E intanto le donne continuano a morire. Solo il 10% ha la forza di denunciare molestie e abusi. Perché non è facile sfuggire allo stalking, alla violenza. Anzi, diventa un calvario se si hanno figli. Esistono, è vero, residenze protette ma sono poche, gestite con un residuo di fondi. Una piaga mostruosa lasciata in mano al volontariato, soprattutto. Per questo Maria Gabriella Moscatelli presidente di Telefono Rosa, la storica associazione contro la violenza sulle donne, ha scritto al premier «Chiediamo al governo di farsi carico di questa situazione intollerabile. Servono risorse economiche e una Commissione straordinaria per fronteggiare questa tragedia. Sono queste le due condizioni senza le quali nessuna azione può realmente portare a dei risultati». Per la presidente «è evidente che strumenti, risorse e azioni al momento in atto non siano sufficienti». Fondi, certo. E leggi. E impegno. Perché le donne non siano lasciate sole. Soprattutto serve una rivoluzione culturale. Ma bisogna fare in fretta. Subito.

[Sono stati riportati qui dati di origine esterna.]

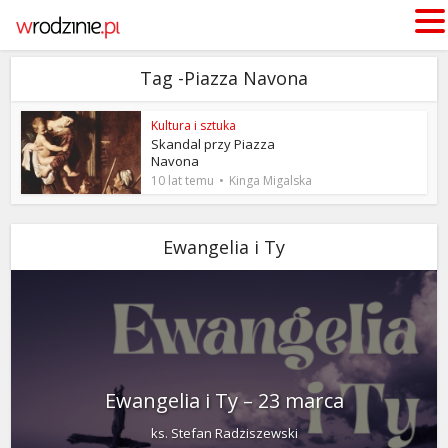
Tag -Piazza Navona
Kultura i sztuka
Skandal przy Piazza
Navona
10 lat temu
Kinga Migalska
Ewangelia i Ty
Ewangelia i Ty – 23 marca
ks. Stefan Radziszewski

I maschi padroni delle nostre vite

di Natalia Aspesi (la Repubblica, 29.04.2012)

E va bene, aderiamo all’appello; e poi? Siamo d’accordo, lo sono tutti, chissà, anche quell’uomo sconosciuto e adesso certo del suo equilibrio che magari tra mesi o anni strangolerà furibondo una moglie disubbidiente e in fuga. Ascoltate le donne di "Se non ora quando".

E su Twitter una valanga di femmine e maschi, il femminicidio riguarda la politica, è la politica che deve intervenire. Per impedire che in Italia le donne continuino a crepare per il solo fatto di essere donne: nel 2006 gli uomini ne hanno uccise 101, nel 2007 107, nel 2008 112, nel 2009 119, nel 2010 120, nel 2011 137; e nel 2012 le donne ammazzate sono già 54. Ammazzate soprattutto da mariti o ex mariti, da conviventi o ex conviventi, da innamorati respinti: il 70 % delle assassinate erano italiane, il 76 % degli assassini sono italiani.

Ma quanti articoli arrabbiati abbiamo scritto, quanti appelli sdegnati abbiamo firmato, ad ogni efferata, cieca, mortale vendetta di un uomo che ammazza la sua donna "per troppo amore", negli ultimi decenni? Quante volte il cronista, preso dall’idea che la passione giustifica tutto, ammanta le coltellate, le randellate, come sì certo era meglio che no, ma si sa, un uomo innamorato poverino, si acceca e chissà quanto era stato provocato. E giù il passato della morta, a scovarne, storie e possibili deviazioni, in più, meticolosa descrizione del povero cadavere, possibilmente con foto dei poveri resti.

C’è una misteriosa, segreta abitudine italiana di considerare le donne come gran brave persone certo, con gli stessi diritti certo, ma diverse, nel senso di un po’ ambigue, e sempre un po’ colpevoli: dall’aver lasciato scuocere la pasta a volersene andare, sfuggendo, meglio tentando di sfuggire a un ordine, a una consuetudine, a una sudditanza, in qualche modo disubbidendo a un uomo che, proprio perché sempre più fragile e insicuro, spaventato da quella persona che lo giudica e gli si oppone o addirittura non ne vuole più sapere, sente il bisogno di prevaricare, di essere riconosciuto come maschio, quindi come padrone.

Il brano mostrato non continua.